• Task material:
===
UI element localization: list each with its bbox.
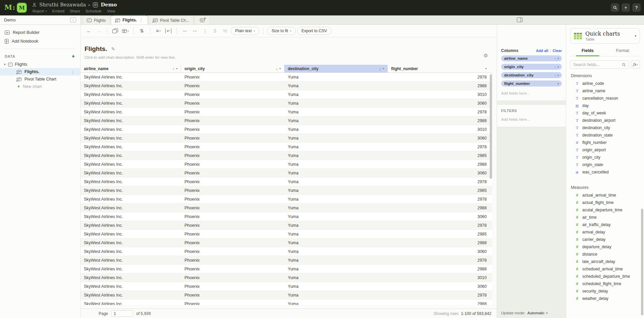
size-to-fit-dropdown[interactable]: Size to fit▾ [267,27,296,35]
workspace-avatar[interactable]: M [17,3,27,13]
cell-flight-number[interactable]: 2988 [388,238,492,247]
duplicate-table-button[interactable] [111,27,120,35]
sort-asc-icon[interactable]: ↑ [554,57,556,60]
measure-field-item[interactable]: # acutal_departure_time [570,206,640,214]
column-header-origin-city[interactable]: origin_city ↓▾ [181,65,284,72]
cell-destination-city[interactable]: Yuma [284,90,388,99]
cell-airline-name[interactable]: SkyWest Airlines Inc. [80,73,181,81]
cell-flight-number[interactable]: 3010 [388,125,492,134]
table-row[interactable]: SkyWest Airlines Inc. Phoenix Yuma 2988 [80,265,492,273]
cell-destination-city[interactable]: Yuma [284,151,388,160]
cell-destination-city[interactable]: Yuma [284,186,388,195]
cell-origin-city[interactable]: Phoenix [181,177,284,186]
chevron-down-icon[interactable]: ▾ [557,74,559,77]
table-row[interactable]: SkyWest Airlines Inc. Phoenix Yuma 2988 [80,204,492,212]
add-data-button[interactable]: + [72,54,75,59]
cell-origin-city[interactable]: Phoenix [181,273,284,282]
cell-origin-city[interactable]: Phoenix [181,204,284,212]
measure-field-item[interactable]: # security_delay [570,287,640,295]
field-pill-destination-city[interactable]: destination_city ↓▾ [501,72,562,78]
dimension-field-item[interactable]: T origin_city [570,154,640,161]
cell-airline-name[interactable]: SkyWest Airlines Inc. [80,291,181,299]
sort-desc-icon[interactable]: ↓ [554,73,556,77]
field-pill-flight-number[interactable]: flight_number ▾ [501,81,562,87]
search-fields-input[interactable]: Search fields... [570,60,629,69]
menu-schedule[interactable]: Schedule [86,9,102,13]
table-row[interactable]: SkyWest Airlines Inc. Phoenix Yuma 2978 [80,73,492,82]
measure-field-item[interactable]: # weather_delay [570,295,640,302]
help-button[interactable]: ? [632,3,641,12]
cell-flight-number[interactable]: 2988 [388,116,492,125]
cell-destination-city[interactable]: Yuma [284,300,388,305]
cell-flight-number[interactable]: 3010 [388,90,492,99]
cell-flight-number[interactable]: 2988 [388,160,492,168]
table-row[interactable]: SkyWest Airlines Inc. Phoenix Yuma 2978 [80,177,492,186]
field-pill-airline-name[interactable]: airline_name ↑▾ [501,55,562,61]
chart-description-placeholder[interactable]: Click to add chart description. Shift-en… [85,55,497,59]
cell-flight-number[interactable]: 3060 [388,134,492,142]
dimension-field-item[interactable]: ◉ was_cancelled [570,168,640,176]
measure-field-item[interactable]: # actual_flight_time [570,199,640,206]
table-row[interactable]: SkyWest Airlines Inc. Phoenix Yuma 3060 [80,212,492,221]
measure-field-item[interactable]: # schedued_arrival_time [570,265,640,273]
cell-flight-number[interactable]: 3060 [388,169,492,177]
cell-airline-name[interactable]: SkyWest Airlines Inc. [80,195,181,203]
measure-field-item[interactable]: # arrival_delay [570,228,640,236]
cell-flight-number[interactable]: 2988 [388,82,492,90]
report-builder-item[interactable]: Report Builder [0,28,80,37]
remove-table-button[interactable]: ▾ [121,27,130,35]
breadcrumb-user[interactable]: Shruthi Bezawada [39,2,86,8]
cell-destination-city[interactable]: Yuma [284,160,388,168]
sort-rows-button[interactable]: ⇅ [138,27,146,35]
measure-field-item[interactable]: # scheduled_flight_time [570,280,640,287]
export-csv-button[interactable]: Export to CSV [297,27,331,35]
cell-airline-name[interactable]: SkyWest Airlines Inc. [80,169,181,177]
menu-share[interactable]: Share [70,9,80,13]
cell-origin-city[interactable]: Phoenix [181,291,284,299]
cell-origin-city[interactable]: Phoenix [181,238,284,247]
dimension-field-item[interactable]: T origin_state [570,161,640,168]
collapse-right-panel-icon[interactable] [517,17,523,22]
add-notebook-item[interactable]: Add Notebook [0,37,80,46]
cell-origin-city[interactable]: Phoenix [181,160,284,168]
cell-origin-city[interactable]: Phoenix [181,108,284,116]
cell-origin-city[interactable]: Phoenix [181,82,284,90]
table-row[interactable]: SkyWest Airlines Inc. Phoenix Yuma 2988 [80,300,492,305]
dimension-field-item[interactable]: T airline_name [570,87,640,95]
cell-flight-number[interactable]: 3060 [388,99,492,107]
table-row[interactable]: SkyWest Airlines Inc. Phoenix Yuma 2985 [80,230,492,238]
decrease-decimal-button[interactable]: ↤ [180,27,189,35]
cell-flight-number[interactable]: 2988 [388,204,492,212]
dimension-field-item[interactable]: ▦ day [570,102,640,109]
cell-airline-name[interactable]: SkyWest Airlines Inc. [80,247,181,256]
cell-airline-name[interactable]: SkyWest Airlines Inc. [80,125,181,134]
table-scrollbar[interactable] [490,74,492,179]
chevron-down-icon[interactable]: ▾ [557,65,559,68]
table-row[interactable]: SkyWest Airlines Inc. Phoenix Yuma 3060 [80,247,492,256]
tab-flights-query[interactable]: Flights [83,16,110,24]
cell-airline-name[interactable]: SkyWest Airlines Inc. [80,108,181,116]
dimension-field-item[interactable]: T destination_airport [570,117,640,124]
table-row[interactable]: SkyWest Airlines Inc. Phoenix Yuma 2988 [80,82,492,90]
table-row[interactable]: SkyWest Airlines Inc. Phoenix Yuma 2978 [80,291,492,300]
cell-flight-number[interactable]: 2978 [388,73,492,81]
collapse-sidebar-icon[interactable]: ‹ [70,17,76,22]
table-row[interactable]: SkyWest Airlines Inc. Phoenix Yuma 2978 [80,195,492,204]
cell-destination-city[interactable]: Yuma [284,273,388,282]
menu-embed[interactable]: Embed [52,9,64,13]
chart-type-selector[interactable]: Quick charts Table ▾ [570,28,640,44]
cell-airline-name[interactable]: SkyWest Airlines Inc. [80,134,181,142]
dimension-field-item[interactable]: # flight_number [570,139,640,146]
column-header-airline-name[interactable]: airline_name ↑▾ [80,65,181,72]
cell-airline-name[interactable]: SkyWest Airlines Inc. [80,212,181,221]
cell-flight-number[interactable]: 2978 [388,291,492,299]
chart-item-flights[interactable]: ✓ Flights. ⋮ [0,68,80,75]
format-dropdown[interactable]: Plain text▾ [231,27,259,35]
cell-flight-number[interactable]: 3060 [388,282,492,290]
sort-asc-icon[interactable]: ↑ [172,67,174,71]
cell-airline-name[interactable]: SkyWest Airlines Inc. [80,82,181,90]
increase-decimal-button[interactable]: ↦ [191,27,199,35]
table-row[interactable]: SkyWest Airlines Inc. Phoenix Yuma 3060 [80,134,492,143]
cell-airline-name[interactable]: SkyWest Airlines Inc. [80,238,181,247]
cell-flight-number[interactable]: 2985 [388,230,492,238]
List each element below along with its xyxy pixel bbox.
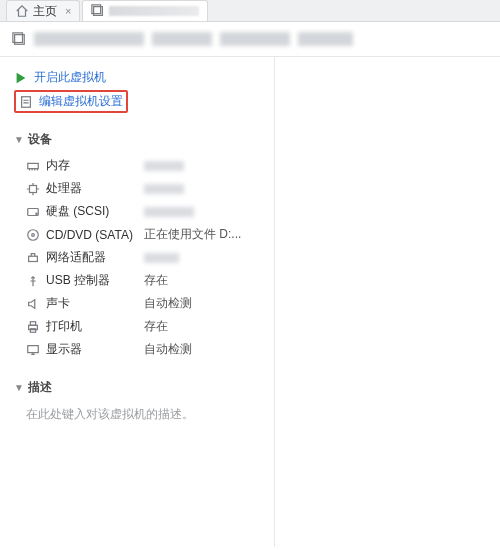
===
Line by line, transcribe the records exactly, omitting the images.

• Reply:
UI element localization: list each with its bbox.
size-to-fit-dropdown[interactable]: Size to fit▾ [267,27,296,35]
workspace-avatar[interactable]: M [17,3,27,13]
cell-flight-number[interactable]: 2988 [388,238,492,247]
duplicate-table-button[interactable] [111,27,120,35]
sort-asc-icon[interactable]: ↑ [554,57,556,60]
measure-field-item[interactable]: # acutal_departure_time [570,206,640,214]
column-header-origin-city[interactable]: origin_city ↓▾ [181,65,284,72]
cell-destination-city[interactable]: Yuma [284,90,388,99]
cell-airline-name[interactable]: SkyWest Airlines Inc. [80,73,181,81]
cell-flight-number[interactable]: 3010 [388,125,492,134]
table-row[interactable]: SkyWest Airlines Inc. Phoenix Yuma 2988 [80,265,492,273]
cell-destination-city[interactable]: Yuma [284,151,388,160]
cell-destination-city[interactable]: Yuma [284,186,388,195]
cell-origin-city[interactable]: Phoenix [181,177,284,186]
chevron-down-icon[interactable]: ▾ [557,74,559,77]
table-row[interactable]: SkyWest Airlines Inc. Phoenix Yuma 2988 [80,204,492,212]
add-data-button[interactable]: + [72,54,75,59]
cell-origin-city[interactable]: Phoenix [181,273,284,282]
cell-origin-city[interactable]: Phoenix [181,204,284,212]
measure-field-item[interactable]: # security_delay [570,287,640,295]
field-pill-destination-city[interactable]: destination_city ↓▾ [501,72,562,78]
dimension-field-item[interactable]: T origin_city [570,154,640,161]
cell-airline-name[interactable]: SkyWest Airlines Inc. [80,291,181,299]
sort-desc-icon[interactable]: ↓ [554,73,556,77]
field-pill-flight-number[interactable]: flight_number ▾ [501,81,562,87]
search-fields-input[interactable]: Search fields... [570,60,629,69]
menu-schedule[interactable]: Schedule [86,9,102,13]
table-row[interactable]: SkyWest Airlines Inc. Phoenix Yuma 2978 [80,73,492,82]
measure-field-item[interactable]: # weather_delay [570,295,640,302]
help-button[interactable]: ? [632,3,641,12]
cell-flight-number[interactable]: 2988 [388,116,492,125]
cell-destination-city[interactable]: Yuma [284,300,388,305]
cell-flight-number[interactable]: 3010 [388,90,492,99]
cell-flight-number[interactable]: 2988 [388,160,492,168]
table-row[interactable]: SkyWest Airlines Inc. Phoenix Yuma 2978 [80,177,492,186]
field-pill-airline-name[interactable]: airline_name ↑▾ [501,55,562,61]
chart-description-placeholder[interactable]: Click to add chart description. Shift-en… [85,55,497,59]
cell-flight-number[interactable]: 3060 [388,134,492,142]
dimension-field-item[interactable]: ◉ was_cancelled [570,168,640,176]
measure-field-item[interactable]: # actual_flight_time [570,199,640,206]
table-row[interactable]: SkyWest Airlines Inc. Phoenix Yuma 3060 [80,212,492,221]
measure-field-item[interactable]: # schedued_arrival_time [570,265,640,273]
cell-flight-number[interactable]: 3060 [388,169,492,177]
cell-airline-name[interactable]: SkyWest Airlines Inc. [80,195,181,203]
measure-field-item[interactable]: # arrival_delay [570,228,640,236]
cell-flight-number[interactable]: 2988 [388,82,492,90]
report-builder-item[interactable]: Report Builder [0,28,80,37]
remove-table-button[interactable]: ▾ [121,27,130,35]
breadcrumb-user[interactable]: Shruthi Bezawada [39,2,86,8]
cell-destination-city[interactable]: Yuma [284,160,388,168]
sort-rows-button[interactable]: ⇅ [138,27,146,35]
measure-field-item[interactable]: # scheduled_flight_time [570,280,640,287]
export-csv-button[interactable]: Export to CSV [297,27,331,35]
cell-airline-name[interactable]: SkyWest Airlines Inc. [80,169,181,177]
menu-share[interactable]: Share [70,9,80,13]
cell-origin-city[interactable]: Phoenix [181,291,284,299]
cell-origin-city[interactable]: Phoenix [181,238,284,247]
dimension-field-item[interactable]: T origin_state [570,161,640,168]
collapse-right-panel-icon[interactable] [517,17,523,22]
add-notebook-item[interactable]: Add Notebook [0,37,80,46]
cell-origin-city[interactable]: Phoenix [181,160,284,168]
cell-origin-city[interactable]: Phoenix [181,108,284,116]
cell-origin-city[interactable]: Phoenix [181,82,284,90]
table-row[interactable]: SkyWest Airlines Inc. Phoenix Yuma 2988 [80,300,492,305]
dimension-field-item[interactable]: T airline_name [570,87,640,95]
cell-flight-number[interactable]: 3060 [388,99,492,107]
table-row[interactable]: SkyWest Airlines Inc. Phoenix Yuma 2985 [80,230,492,238]
decrease-decimal-button[interactable]: ↤ [180,27,189,35]
cell-flight-number[interactable]: 2988 [388,204,492,212]
dimension-field-item[interactable]: ▦ day [570,102,640,109]
cell-airline-name[interactable]: SkyWest Airlines Inc. [80,247,181,256]
cell-airline-name[interactable]: SkyWest Airlines Inc. [80,125,181,134]
table-scrollbar[interactable] [490,74,492,179]
chevron-down-icon[interactable]: ▾ [557,65,559,68]
table-row[interactable]: SkyWest Airlines Inc. Phoenix Yuma 3060 [80,247,492,256]
tab-flights-query[interactable]: Flights [83,16,110,24]
cell-airline-name[interactable]: SkyWest Airlines Inc. [80,108,181,116]
dimension-field-item[interactable]: T destination_airport [570,117,640,124]
table-row[interactable]: SkyWest Airlines Inc. Phoenix Yuma 2988 [80,82,492,90]
table-row[interactable]: SkyWest Airlines Inc. Phoenix Yuma 2978 [80,291,492,300]
cell-flight-number[interactable]: 2978 [388,73,492,81]
collapse-sidebar-icon[interactable]: ‹ [70,17,76,22]
table-row[interactable]: SkyWest Airlines Inc. Phoenix Yuma 2978 [80,195,492,204]
cell-destination-city[interactable]: Yuma [284,273,388,282]
menu-embed[interactable]: Embed [52,9,64,13]
chart-type-selector[interactable]: Quick charts Table ▾ [570,28,640,44]
cell-airline-name[interactable]: SkyWest Airlines Inc. [80,134,181,142]
dimension-field-item[interactable]: # flight_number [570,139,640,146]
column-header-airline-name[interactable]: airline_name ↑▾ [80,65,181,72]
cell-airline-name[interactable]: SkyWest Airlines Inc. [80,212,181,221]
cell-flight-number[interactable]: 2978 [388,291,492,299]
chart-item-flights[interactable]: ✓ Flights. ⋮ [0,68,80,75]
format-dropdown[interactable]: Plain text▾ [231,27,259,35]
cell-flight-number[interactable]: 3060 [388,282,492,290]
sort-asc-icon[interactable]: ↑ [172,67,174,71]
cell-airline-name[interactable]: SkyWest Airlines Inc. [80,82,181,90]
increase-decimal-button[interactable]: ↦ [191,27,199,35]
table-row[interactable]: SkyWest Airlines Inc. Phoenix Yuma 3060 [80,134,492,143]
cell-airline-name[interactable]: SkyWest Airlines Inc. [80,238,181,247]
cell-flight-number[interactable]: 2985 [388,230,492,238]
List each element below along with its xyxy pixel bbox.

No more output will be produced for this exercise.